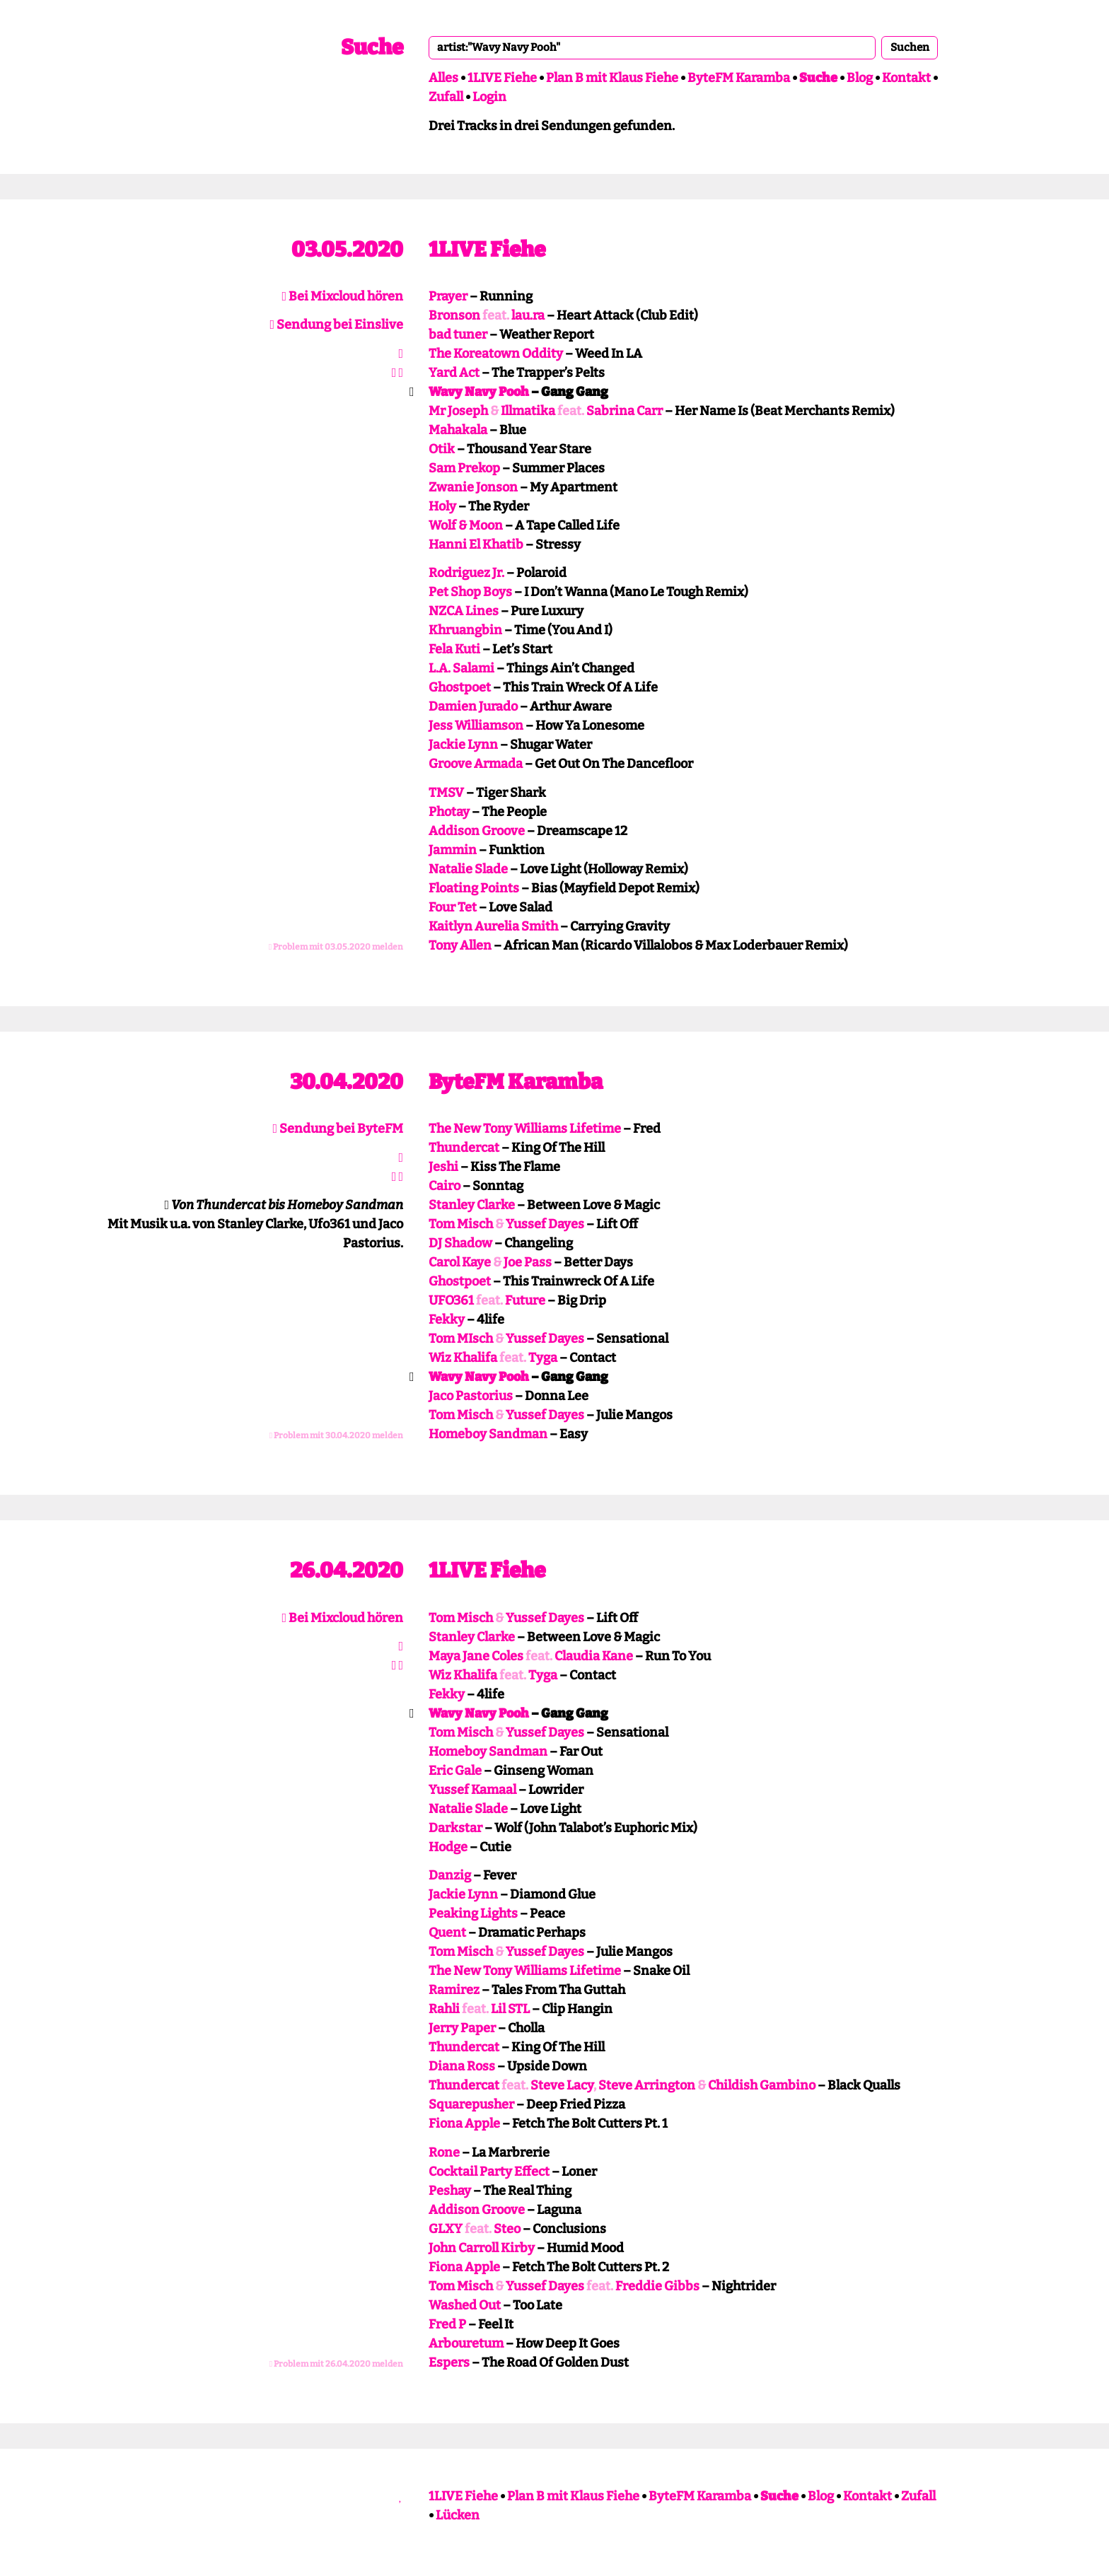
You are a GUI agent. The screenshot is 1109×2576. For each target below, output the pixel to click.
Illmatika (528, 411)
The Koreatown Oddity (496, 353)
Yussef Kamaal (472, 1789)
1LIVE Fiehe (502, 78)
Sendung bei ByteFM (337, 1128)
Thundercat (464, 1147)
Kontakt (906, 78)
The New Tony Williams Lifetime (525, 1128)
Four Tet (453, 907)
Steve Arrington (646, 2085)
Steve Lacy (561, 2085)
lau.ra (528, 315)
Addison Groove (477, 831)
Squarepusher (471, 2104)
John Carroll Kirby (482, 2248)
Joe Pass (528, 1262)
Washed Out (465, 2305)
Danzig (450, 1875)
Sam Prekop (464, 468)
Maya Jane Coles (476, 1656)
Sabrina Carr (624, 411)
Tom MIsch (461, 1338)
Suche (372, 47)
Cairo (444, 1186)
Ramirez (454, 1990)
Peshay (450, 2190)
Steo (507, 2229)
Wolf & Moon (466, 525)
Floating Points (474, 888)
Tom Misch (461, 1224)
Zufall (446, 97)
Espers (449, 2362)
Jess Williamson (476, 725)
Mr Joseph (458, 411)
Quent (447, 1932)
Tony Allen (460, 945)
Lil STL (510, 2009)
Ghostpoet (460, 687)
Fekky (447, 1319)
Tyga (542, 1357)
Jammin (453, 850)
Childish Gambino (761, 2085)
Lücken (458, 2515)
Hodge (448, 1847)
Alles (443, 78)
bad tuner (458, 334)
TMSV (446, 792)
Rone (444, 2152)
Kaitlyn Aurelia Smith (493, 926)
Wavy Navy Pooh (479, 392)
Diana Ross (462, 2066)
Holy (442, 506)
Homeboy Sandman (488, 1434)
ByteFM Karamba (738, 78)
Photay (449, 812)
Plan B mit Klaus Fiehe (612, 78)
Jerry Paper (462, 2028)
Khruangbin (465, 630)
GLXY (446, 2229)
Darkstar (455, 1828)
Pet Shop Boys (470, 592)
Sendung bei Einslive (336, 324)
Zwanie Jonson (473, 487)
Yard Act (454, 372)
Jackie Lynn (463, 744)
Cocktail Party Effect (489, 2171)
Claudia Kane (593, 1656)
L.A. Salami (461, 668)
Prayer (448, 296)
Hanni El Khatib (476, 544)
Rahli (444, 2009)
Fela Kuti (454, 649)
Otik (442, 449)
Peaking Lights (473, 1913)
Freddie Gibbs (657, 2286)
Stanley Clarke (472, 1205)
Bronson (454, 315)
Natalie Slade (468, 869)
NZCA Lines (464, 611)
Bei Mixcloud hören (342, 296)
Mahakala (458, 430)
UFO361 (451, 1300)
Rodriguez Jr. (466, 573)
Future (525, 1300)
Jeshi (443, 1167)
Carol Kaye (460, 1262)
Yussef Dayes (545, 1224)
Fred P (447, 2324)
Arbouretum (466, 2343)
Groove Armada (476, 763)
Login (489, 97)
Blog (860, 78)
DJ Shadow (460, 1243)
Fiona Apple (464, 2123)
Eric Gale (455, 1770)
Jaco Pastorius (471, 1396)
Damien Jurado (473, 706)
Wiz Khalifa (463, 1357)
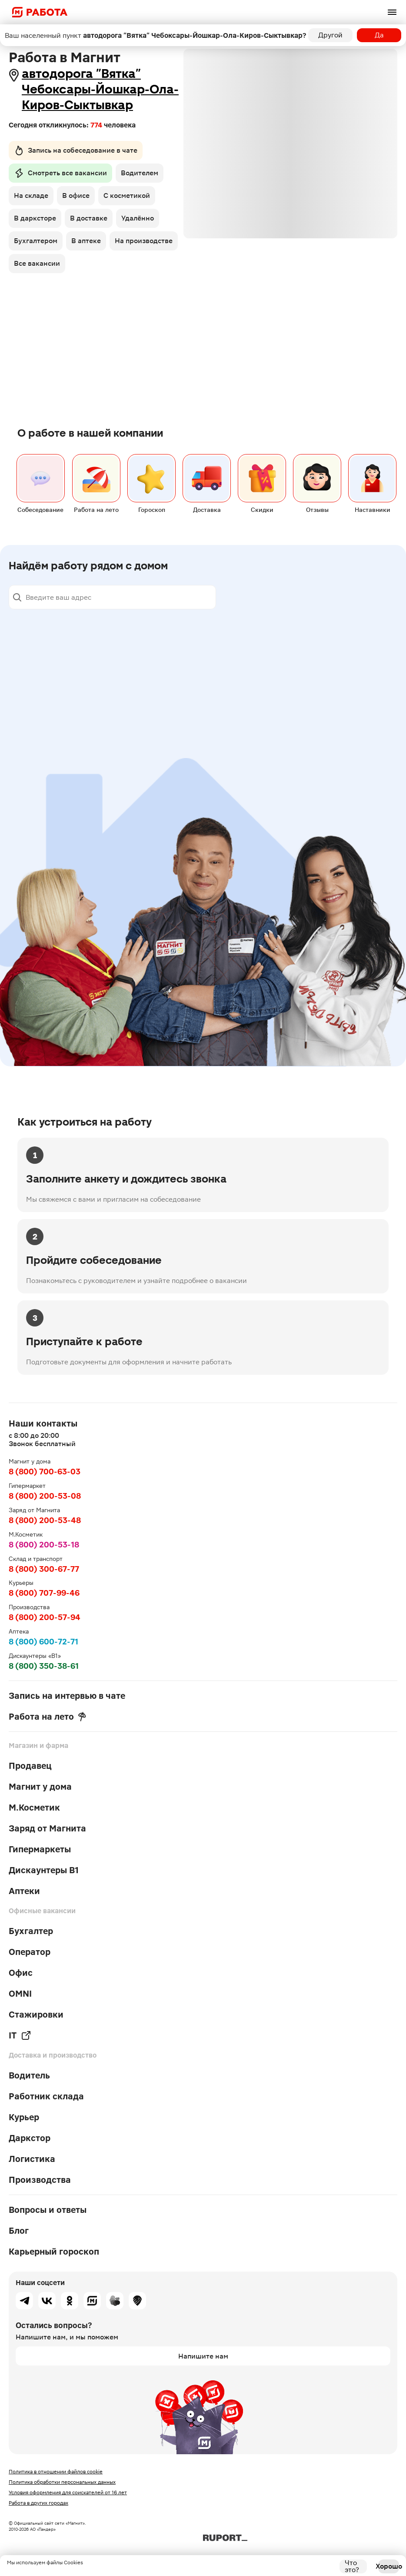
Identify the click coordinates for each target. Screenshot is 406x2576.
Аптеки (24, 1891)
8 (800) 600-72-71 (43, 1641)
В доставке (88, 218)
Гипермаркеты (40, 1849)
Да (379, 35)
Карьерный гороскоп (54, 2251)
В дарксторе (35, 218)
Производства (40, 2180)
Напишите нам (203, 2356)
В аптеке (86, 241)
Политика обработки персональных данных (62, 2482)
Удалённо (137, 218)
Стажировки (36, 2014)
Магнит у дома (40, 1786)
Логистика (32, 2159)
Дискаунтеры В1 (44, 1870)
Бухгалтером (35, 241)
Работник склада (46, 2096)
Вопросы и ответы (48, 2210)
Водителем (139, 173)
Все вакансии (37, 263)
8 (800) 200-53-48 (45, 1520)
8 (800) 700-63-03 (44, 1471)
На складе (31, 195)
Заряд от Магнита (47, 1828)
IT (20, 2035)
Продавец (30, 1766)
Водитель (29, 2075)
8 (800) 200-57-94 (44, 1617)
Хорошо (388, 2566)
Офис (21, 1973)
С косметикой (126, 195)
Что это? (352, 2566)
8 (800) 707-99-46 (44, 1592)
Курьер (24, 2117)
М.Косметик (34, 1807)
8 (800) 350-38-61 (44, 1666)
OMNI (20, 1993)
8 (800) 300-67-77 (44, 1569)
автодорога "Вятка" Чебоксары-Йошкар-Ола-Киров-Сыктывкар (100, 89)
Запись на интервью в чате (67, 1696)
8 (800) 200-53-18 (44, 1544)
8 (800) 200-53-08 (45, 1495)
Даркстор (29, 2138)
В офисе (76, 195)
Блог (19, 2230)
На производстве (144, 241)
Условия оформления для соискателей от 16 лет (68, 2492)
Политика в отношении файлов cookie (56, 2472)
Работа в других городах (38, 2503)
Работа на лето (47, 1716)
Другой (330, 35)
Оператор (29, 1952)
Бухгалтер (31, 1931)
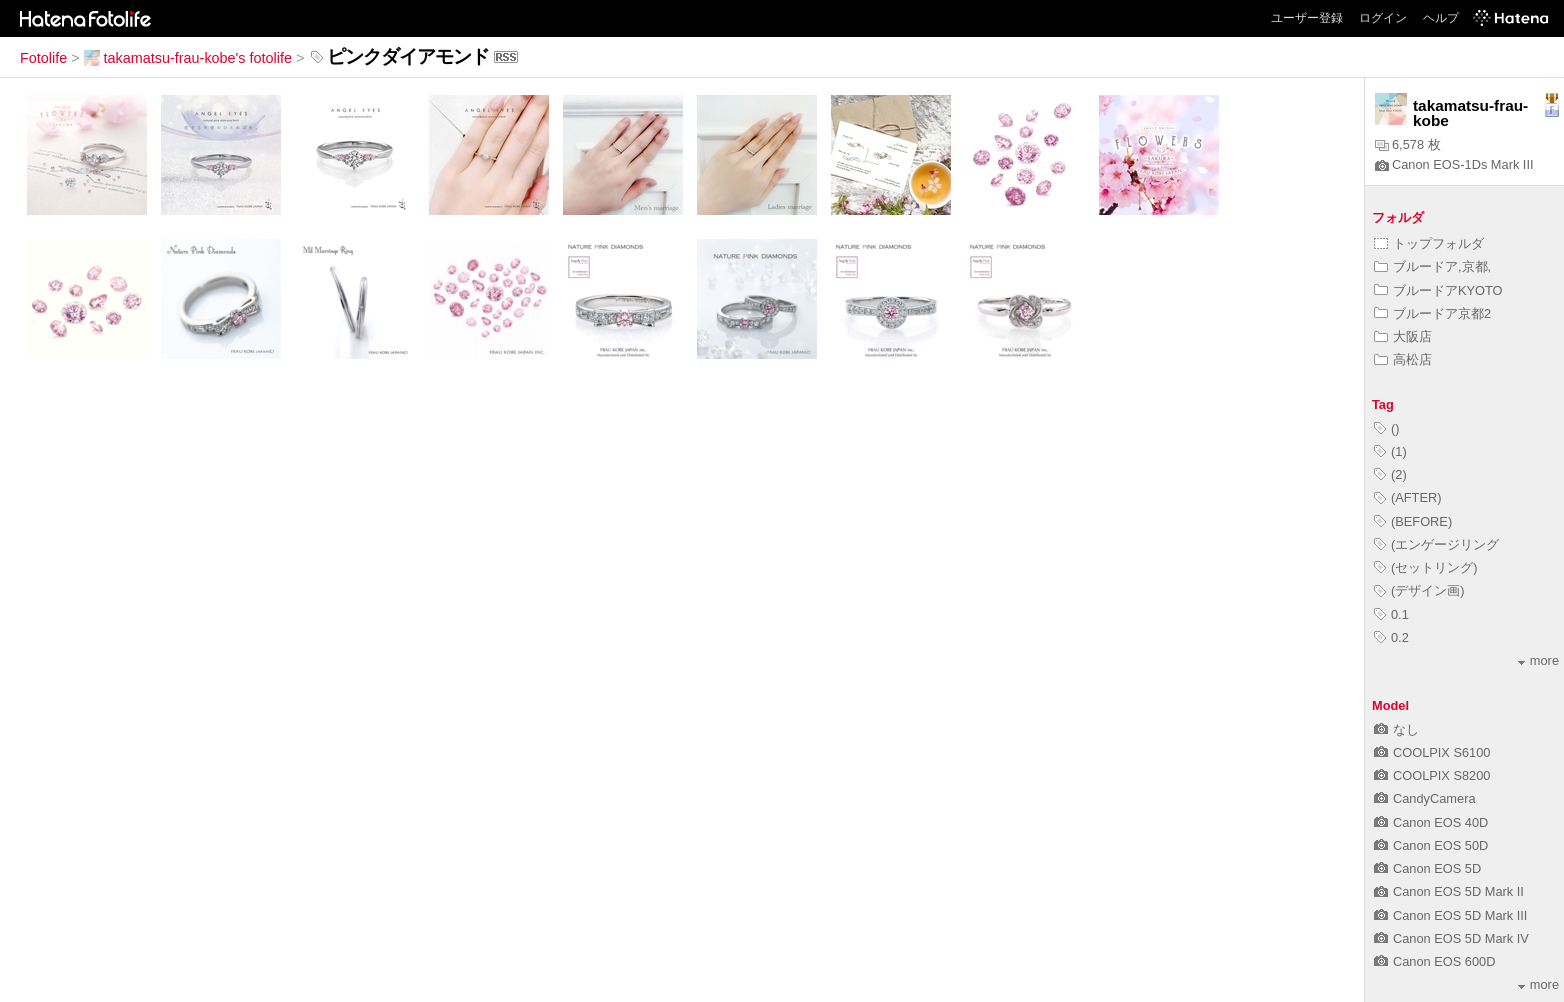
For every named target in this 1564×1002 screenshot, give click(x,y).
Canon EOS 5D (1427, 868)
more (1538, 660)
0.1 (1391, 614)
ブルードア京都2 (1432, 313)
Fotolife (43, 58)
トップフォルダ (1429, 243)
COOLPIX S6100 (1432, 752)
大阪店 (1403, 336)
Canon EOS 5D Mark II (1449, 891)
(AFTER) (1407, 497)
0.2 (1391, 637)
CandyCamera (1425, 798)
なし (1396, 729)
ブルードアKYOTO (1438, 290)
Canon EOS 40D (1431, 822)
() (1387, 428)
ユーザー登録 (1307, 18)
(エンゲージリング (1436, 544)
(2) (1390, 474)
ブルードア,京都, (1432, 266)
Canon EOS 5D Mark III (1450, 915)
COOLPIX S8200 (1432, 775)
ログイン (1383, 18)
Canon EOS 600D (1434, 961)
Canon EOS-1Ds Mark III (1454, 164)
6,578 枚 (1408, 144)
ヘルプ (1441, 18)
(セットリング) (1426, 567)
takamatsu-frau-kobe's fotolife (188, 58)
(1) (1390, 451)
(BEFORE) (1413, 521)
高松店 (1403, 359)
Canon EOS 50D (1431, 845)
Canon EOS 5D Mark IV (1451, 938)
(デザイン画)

- **Your task**: Leave the pictures out and reproduce all of the records exactly.

- **Expected answer**:
You are a GUI agent. The screenshot is 1109×2576. For each target below, output the pixel to click.
Illmatika (528, 411)
The Koreatown Oddity (496, 353)
Yussef Kamaal (472, 1789)
1LIVE Fiehe (502, 78)
Sendung bei ByteFM (337, 1128)
Thundercat (464, 1147)
Kontakt (906, 78)
The New Tony Williams Lifetime (525, 1128)
Four Tet (453, 907)
Steve Arrington (646, 2085)
Steve Lacy (561, 2085)
lau.ra (528, 315)
Addison Groove (477, 831)
Squarepusher (471, 2104)
John Carroll Kirby (482, 2248)
Joe Pass (528, 1262)
Washed Out (465, 2305)
Danzig (450, 1875)
Sam Prekop (464, 468)
Maya Jane Coles (476, 1656)
Sabrina Carr (624, 411)
Tom MIsch (461, 1338)
Suche (372, 47)
Cairo (444, 1186)
Ramirez (454, 1990)
Peshay (450, 2190)
Steo (507, 2229)
Wolf & Moon (466, 525)
Floating Points (474, 888)
Tom Misch (461, 1224)
Zufall (446, 97)
Espers (449, 2362)
Jess Williamson (476, 725)
Mr Joseph (458, 411)
Quent (447, 1932)
Tony Allen (460, 945)
Lil STL (510, 2009)
Ghostpoet (460, 687)
Fekky (447, 1319)
Tyga (542, 1357)
Jammin (453, 850)
Childish Gambino (761, 2085)
Lücken (458, 2515)
Hodge (448, 1847)
Alles (443, 78)
bad tuner (458, 334)
TMSV (446, 792)
Rone (444, 2152)
Kaitlyn Aurelia Smith (493, 926)
Wavy Navy Pooh (479, 392)
Diana Ross (462, 2066)
Holy (442, 506)
Homeboy Sandman (488, 1434)
ByteFM Karamba (738, 78)
Photay (449, 812)
Plan B mit Klaus Fiehe (612, 78)
Jerry Paper (462, 2028)
Khruangbin (465, 630)
GLXY (446, 2229)
Darkstar (455, 1828)
Pet Shop Boys (470, 592)
Sendung bei Einslive (336, 324)
Zwanie Jonson (473, 487)
Yard Act (454, 372)
Jackie Lynn (463, 744)
Cocktail Party Effect (489, 2171)
Claudia Kane (593, 1656)
L.A. Salami (461, 668)
Prayer (448, 296)
Hanni El Khatib (476, 544)
Rahli (444, 2009)
Fela Kuti (454, 649)
Otik (442, 449)
Peaking Lights (473, 1913)
Freddie Gibbs (657, 2286)
Stanley Clarke (472, 1205)
Bronson (454, 315)
Natalie Slade (468, 869)
NZCA Lines (464, 611)
Bei Mixcloud hören (342, 296)
Mahakala (458, 430)
UFO361 (451, 1300)
Rodriguez Jr. (466, 573)
Future (525, 1300)
Jeshi (443, 1167)
Carol Kaye (460, 1262)
Yussef Dayes (545, 1224)
Fred P (447, 2324)
Arbouretum (466, 2343)
Groove Armada (476, 763)
Login (489, 97)
Blog (860, 78)
DJ Shadow (460, 1243)
Fiona Apple (464, 2123)
Eric Gale (455, 1770)
Jaco Pastorius (471, 1396)
Damien Jurado (473, 706)
Wiz Khalifa (463, 1357)
Identify the click coordinates for each target. Screenshot is 406x2576.
Аптеки (24, 1891)
8 (800) 600-72-71 (43, 1641)
В доставке (88, 218)
Гипермаркеты (40, 1849)
Да (379, 35)
Карьерный гороскоп (54, 2251)
В дарксторе (35, 218)
Производства (40, 2180)
Напишите нам (203, 2356)
В аптеке (86, 241)
Политика обработки персональных данных (62, 2482)
Удалённо (137, 218)
Стажировки (36, 2014)
Магнит у дома (40, 1786)
Логистика (32, 2159)
Дискаунтеры В1 (44, 1870)
Бухгалтером (35, 241)
Работник склада (46, 2096)
Вопросы и ответы (48, 2210)
Водителем (139, 173)
Все вакансии (37, 263)
8 (800) 200-53-48 (45, 1520)
8 (800) 700-63-03 (44, 1471)
На складе (31, 195)
Заряд от Магнита (47, 1828)
IT (20, 2035)
Продавец (30, 1766)
Водитель (29, 2075)
8 (800) 200-57-94 (44, 1617)
Хорошо (388, 2566)
Офис (21, 1973)
С косметикой (126, 195)
Что это? (352, 2566)
8 (800) 707-99-46 (44, 1592)
Курьер (24, 2117)
М.Косметик (34, 1807)
8 (800) 350-38-61 (44, 1666)
OMNI (20, 1993)
8 (800) 300-67-77 (44, 1569)
автодорога "Вятка" Чебоксары-Йошкар-Ола-Киров-Сыктывкар (100, 89)
Запись на интервью в чате (67, 1696)
8 (800) 200-53-18 (44, 1544)
8 (800) 200-53-08 (45, 1495)
Даркстор (29, 2138)
В офисе (76, 195)
Блог (19, 2230)
На производстве (144, 241)
Условия оформления для соискателей от 16 лет (68, 2492)
Политика в отношении файлов cookie (56, 2472)
Работа в других городах (38, 2503)
Работа на лето (47, 1716)
Другой (330, 35)
Оператор (29, 1952)
Бухгалтер (31, 1931)
For every named target in this 1564×1002 screenshot, give click(x,y).
Canon EOS 5D (1427, 868)
more (1538, 660)
0.1 (1391, 614)
ブルードア京都2 (1432, 313)
Fotolife (43, 58)
トップフォルダ (1429, 243)
COOLPIX S6100 (1432, 752)
大阪店 (1403, 336)
Canon EOS 5D Mark II (1449, 891)
(AFTER) (1407, 497)
0.2 (1391, 637)
CandyCamera (1425, 798)
なし (1396, 729)
ブルードアKYOTO (1438, 290)
Canon EOS 40D (1431, 822)
() (1387, 428)
ユーザー登録 (1307, 18)
(エンゲージリング (1436, 544)
(2) (1390, 474)
ブルードア,京都, (1432, 266)
Canon EOS 5D Mark III (1450, 915)
COOLPIX S8200 (1432, 775)
ログイン (1383, 18)
Canon EOS 600D (1434, 961)
Canon EOS-1Ds Mark III (1454, 164)
6,578 枚 (1408, 144)
ヘルプ (1441, 18)
(セットリング) (1426, 567)
takamatsu-frau-kobe's fotolife (188, 58)
(1) (1390, 451)
(BEFORE) (1413, 521)
高松店 (1403, 359)
Canon EOS 50D (1431, 845)
Canon EOS 5D Mark IV (1451, 938)
(デザイン画)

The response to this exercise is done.